_ASSIGNMENT:_ Only the lines containing the string "home" are needed; copy all of them from the listing.

_PROVIDED DATA:_
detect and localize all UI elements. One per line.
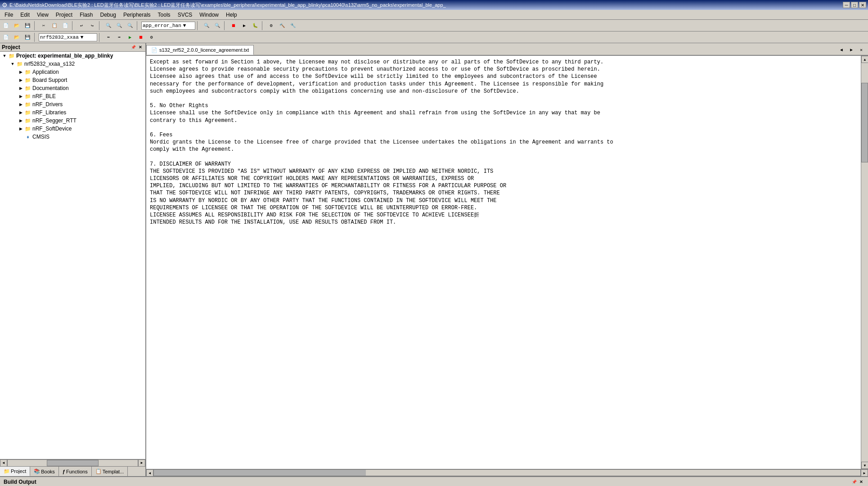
nrf-drivers-expander[interactable]: ▶ bbox=[17, 101, 24, 108]
root-expander[interactable]: ▼ bbox=[1, 52, 8, 59]
build-close-button[interactable]: ✕ bbox=[858, 479, 864, 485]
find-next-button[interactable]: 🔍 bbox=[114, 21, 124, 31]
tab-templates[interactable]: 📋 Templat... bbox=[92, 467, 128, 476]
menu-item-window[interactable]: Window bbox=[196, 11, 222, 19]
editor-line: 7. DISCLAIMER OF WARRANTY bbox=[150, 161, 857, 168]
tree-item-root[interactable]: ▼ 📁 Project: experimental_ble_app_blinky bbox=[0, 52, 145, 60]
nrf-segger-rtt-expander[interactable]: ▶ bbox=[17, 117, 24, 124]
tb2-btn1[interactable]: 📄 bbox=[1, 32, 11, 42]
editor-tab-label: s132_nrf52_2.0.0_licence_agreement.txt bbox=[159, 47, 249, 53]
menu-item-tools[interactable]: Tools bbox=[154, 11, 174, 19]
editor-nav-right-button[interactable]: ► bbox=[846, 45, 856, 55]
hscroll-track[interactable] bbox=[7, 459, 138, 467]
editor-hscrollbar[interactable]: ◄ ► bbox=[146, 469, 868, 476]
tree-item-board-support[interactable]: ▶ 📁 Board Support bbox=[0, 76, 145, 84]
copy-button[interactable]: 📋 bbox=[49, 21, 59, 31]
editor-nav-left-button[interactable]: ◄ bbox=[837, 45, 846, 55]
cmsis-expander[interactable] bbox=[17, 133, 24, 140]
build-button[interactable]: 🔨 bbox=[277, 21, 287, 31]
hscroll-left-btn[interactable]: ◄ bbox=[0, 459, 7, 467]
menu-item-project[interactable]: Project bbox=[52, 11, 76, 19]
tree-item-nrf-ble[interactable]: ▶ 📁 nRF_BLE bbox=[0, 92, 145, 100]
nrf-libraries-expander[interactable]: ▶ bbox=[17, 109, 24, 116]
vscroll-up-btn[interactable]: ▲ bbox=[861, 56, 868, 63]
menubar: FileEditViewProjectFlashDebugPeripherals… bbox=[0, 10, 868, 20]
find-button[interactable]: 🔍 bbox=[103, 21, 113, 31]
tab-functions[interactable]: ƒ Functions bbox=[59, 467, 92, 476]
tb2-btn2[interactable]: 📂 bbox=[12, 32, 22, 42]
editor-tab-license[interactable]: 📄 s132_nrf52_2.0.0_licence_agreement.txt bbox=[146, 45, 254, 55]
open-file-button[interactable]: 📂 bbox=[12, 21, 22, 31]
tb2-btn4[interactable]: ⬅ bbox=[103, 32, 113, 42]
menu-item-file[interactable]: File bbox=[1, 11, 17, 19]
work-area: Project 📌 ✕ ▼ 📁 Project: experimental_bl… bbox=[0, 43, 868, 476]
function-dropdown[interactable]: app_error_han ▼ bbox=[141, 22, 195, 30]
paste-button[interactable]: 📄 bbox=[60, 21, 70, 31]
editor-close-tab-button[interactable]: ✕ bbox=[856, 45, 866, 55]
debug-button[interactable]: 🐛 bbox=[250, 21, 260, 31]
menu-item-edit[interactable]: Edit bbox=[17, 11, 33, 19]
undo-button[interactable]: ↩ bbox=[76, 21, 86, 31]
documentation-expander[interactable]: ▶ bbox=[17, 85, 24, 92]
nrf-ble-expander[interactable]: ▶ bbox=[17, 93, 24, 100]
tb2-btn7[interactable]: ⏹ bbox=[136, 32, 146, 42]
editor-vscrollbar[interactable]: ▲ ▼ bbox=[861, 56, 868, 469]
close-button[interactable]: ✕ bbox=[859, 2, 866, 8]
tb2-btn5[interactable]: ➡ bbox=[114, 32, 124, 42]
editor-hscroll-track[interactable] bbox=[153, 469, 861, 476]
tb2-btn6[interactable]: ▶ bbox=[125, 32, 135, 42]
save-button[interactable]: 💾 bbox=[22, 21, 32, 31]
board-support-expander[interactable]: ▶ bbox=[17, 76, 24, 84]
tab-project[interactable]: 📁 Project bbox=[0, 467, 30, 476]
editor-hscroll-right-btn[interactable]: ► bbox=[861, 469, 868, 476]
tab-books[interactable]: 📚 Books bbox=[30, 467, 59, 476]
new-file-button[interactable]: 📄 bbox=[1, 21, 11, 31]
menu-item-svcs[interactable]: SVCS bbox=[174, 11, 196, 19]
menu-item-peripherals[interactable]: Peripherals bbox=[120, 11, 154, 19]
nrf52832-expander[interactable]: ▼ bbox=[9, 60, 16, 68]
editor-line: IS NO WARRANTY BY NORDIC OR BY ANY OTHER… bbox=[150, 197, 857, 204]
maximize-button[interactable]: □ bbox=[851, 2, 858, 8]
tree-hscroll[interactable]: ◄ ► bbox=[0, 459, 145, 466]
tb2-btn3[interactable]: 💾 bbox=[22, 32, 32, 42]
menu-item-help[interactable]: Help bbox=[222, 11, 241, 19]
find-all-button[interactable]: 🔍 bbox=[125, 21, 135, 31]
menu-item-debug[interactable]: Debug bbox=[97, 11, 120, 19]
editor-content[interactable]: Except as set forward in Section 1 above… bbox=[146, 56, 861, 469]
tree-item-nrf52832[interactable]: ▼ 📁 nrf52832_xxaa_s132 bbox=[0, 60, 145, 68]
application-expander[interactable]: ▶ bbox=[17, 68, 24, 76]
tree-item-nrf-libraries[interactable]: ▶ 📁 nRF_Libraries bbox=[0, 108, 145, 117]
rebuild-button[interactable]: 🔧 bbox=[288, 21, 298, 31]
editor-hscroll-left-btn[interactable]: ◄ bbox=[146, 469, 153, 476]
nrf-softdevice-expander[interactable]: ▶ bbox=[17, 125, 24, 132]
redo-button[interactable]: ↪ bbox=[87, 21, 97, 31]
search-button3[interactable]: 🔍 bbox=[212, 21, 222, 31]
vscroll-down-btn[interactable]: ▼ bbox=[861, 462, 868, 469]
build-pin-button[interactable]: 📌 bbox=[851, 479, 857, 485]
menu-item-view[interactable]: View bbox=[33, 11, 52, 19]
target-options-button[interactable]: ⚙ bbox=[266, 21, 276, 31]
tree-item-nrf-segger-rtt[interactable]: ▶ 📁 nRF_Segger_RTT bbox=[0, 117, 145, 125]
run-button[interactable]: ▶ bbox=[239, 21, 249, 31]
tb2-btn8[interactable]: ⚙ bbox=[147, 32, 157, 42]
tree-item-cmsis[interactable]: ♦ CMSIS bbox=[0, 133, 145, 141]
editor-line bbox=[150, 153, 857, 160]
search-button2[interactable]: 🔍 bbox=[202, 21, 211, 31]
cut-button[interactable]: ✂ bbox=[39, 21, 49, 31]
tree-item-nrf-softdevice[interactable]: ▶ 📁 nRF_SoftDevice bbox=[0, 125, 145, 133]
tree-item-application[interactable]: ▶ 📁 Application bbox=[0, 68, 145, 76]
stop-button[interactable]: ⏹ bbox=[229, 21, 238, 31]
tree-item-nrf-drivers[interactable]: ▶ 📁 nRF_Drivers bbox=[0, 100, 145, 108]
menu-item-flash[interactable]: Flash bbox=[76, 11, 96, 19]
vscroll-track[interactable] bbox=[861, 63, 868, 462]
toolbar-separator-6 bbox=[224, 21, 227, 30]
project-close-button[interactable]: ✕ bbox=[137, 44, 144, 50]
hscroll-right-btn[interactable]: ► bbox=[138, 459, 145, 467]
minimize-button[interactable]: ─ bbox=[843, 2, 850, 8]
nrf-libraries-folder-icon: 📁 bbox=[24, 109, 31, 116]
nrf-drivers-label: nRF_Drivers bbox=[32, 101, 63, 108]
target-select-dropdown[interactable]: nrf52832_xxaa ▼ bbox=[39, 33, 97, 41]
left-panel: Project 📌 ✕ ▼ 📁 Project: experimental_bl… bbox=[0, 43, 146, 476]
project-pin-button[interactable]: 📌 bbox=[130, 44, 136, 50]
tree-item-documentation[interactable]: ▶ 📁 Documentation bbox=[0, 84, 145, 92]
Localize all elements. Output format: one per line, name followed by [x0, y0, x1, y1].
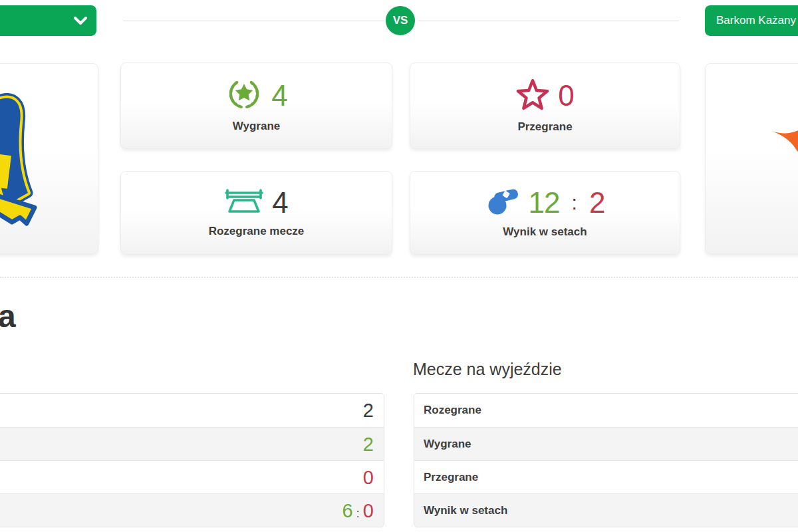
row-label: Rozegrane [424, 404, 481, 416]
h2h-comparison-page: VS Barkom Każany [0, 0, 798, 532]
section-divider [0, 277, 798, 278]
laurel-star-icon [225, 79, 263, 112]
row-label: Wynik w setach [424, 504, 507, 517]
vs-connector-line-left [123, 21, 384, 21]
row-value: 2 [363, 434, 374, 455]
stat-card-losses: 0 Przegrane [410, 63, 680, 149]
table-row: 2 [0, 394, 384, 427]
home-matches-table: 2 2 0 6:0 [0, 393, 384, 527]
vs-badge: VS [386, 6, 415, 35]
table-row: 0 [0, 460, 384, 493]
row-value-separator: : [356, 506, 360, 520]
away-section-heading: Mecze na wyjeździe [413, 360, 562, 379]
row-value: 2 [363, 400, 374, 421]
star-outline-icon [516, 78, 549, 113]
section-heading-partial: a [0, 301, 16, 332]
stat-value-wins: 4 [271, 81, 287, 110]
right-team-select-button[interactable]: Barkom Każany [705, 5, 798, 36]
table-row: Rozegrane [414, 394, 798, 427]
table-row: Przegrane [414, 460, 798, 493]
stat-card-played: 4 Rozegrane mecze [120, 171, 392, 255]
row-value-right: 0 [363, 500, 374, 521]
table-row: Wynik w setach [414, 493, 798, 527]
row-label: Wygrane [424, 438, 471, 450]
right-team-button-label: Barkom Każany [716, 14, 796, 27]
table-row: 2 [0, 427, 384, 460]
stat-value-sets-away: 2 [589, 188, 604, 217]
stat-card-sets: 12 : 2 Wynik w setach [410, 171, 680, 255]
vs-badge-label: VS [393, 14, 408, 27]
chevron-down-icon [73, 15, 88, 29]
left-team-select-button[interactable] [0, 5, 96, 36]
right-team-logo-icon [769, 125, 798, 157]
stat-label-sets: Wynik w setach [503, 225, 587, 239]
whistle-icon [485, 188, 520, 218]
away-matches-table: Rozegrane Wygrane Przegrane Wynik w seta… [414, 393, 798, 527]
row-value-left: 6 [342, 500, 352, 521]
row-value: 0 [363, 467, 374, 488]
table-row: 6:0 [0, 493, 384, 527]
stat-card-wins: 4 Wygrane [120, 63, 392, 149]
stat-value-sets-separator: : [572, 193, 577, 213]
vs-connector-line-right [418, 21, 679, 21]
stat-value-losses: 0 [558, 81, 573, 110]
stat-label-losses: Przegrane [517, 120, 572, 134]
row-label: Przegrane [424, 471, 478, 483]
stat-value-played: 4 [272, 188, 287, 217]
stat-value-sets-home: 12 [529, 188, 560, 217]
net-icon [225, 188, 263, 217]
table-row: Wygrane [414, 427, 798, 460]
stat-label-wins: Wygrane [233, 120, 281, 133]
team-logo-card-right [705, 63, 798, 254]
stat-label-played: Rozegrane mecze [209, 225, 305, 238]
left-team-crest-icon [0, 93, 73, 226]
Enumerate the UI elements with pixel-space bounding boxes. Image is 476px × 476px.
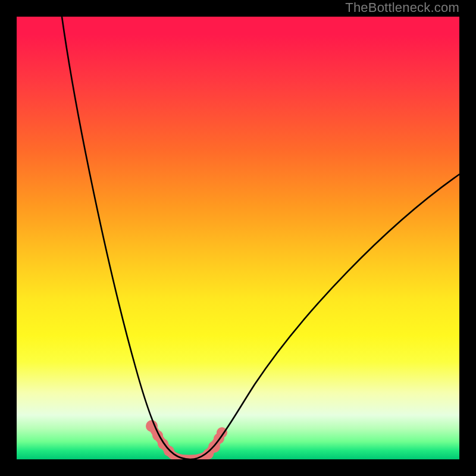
attribution-text: TheBottleneck.com bbox=[345, 0, 459, 15]
highlight-dot bbox=[164, 446, 174, 456]
bottleneck-highlight bbox=[146, 420, 227, 459]
bottleneck-curve bbox=[62, 17, 459, 459]
chart-frame: TheBottleneck.com bbox=[0, 0, 476, 476]
chart-svg bbox=[17, 17, 459, 459]
chart-plot-area bbox=[17, 17, 459, 459]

_WORKED SOLUTION:_
home-matches-table: 2 2 0 6:0 [0, 393, 384, 527]
stat-value-sets-home: 12 [529, 188, 560, 217]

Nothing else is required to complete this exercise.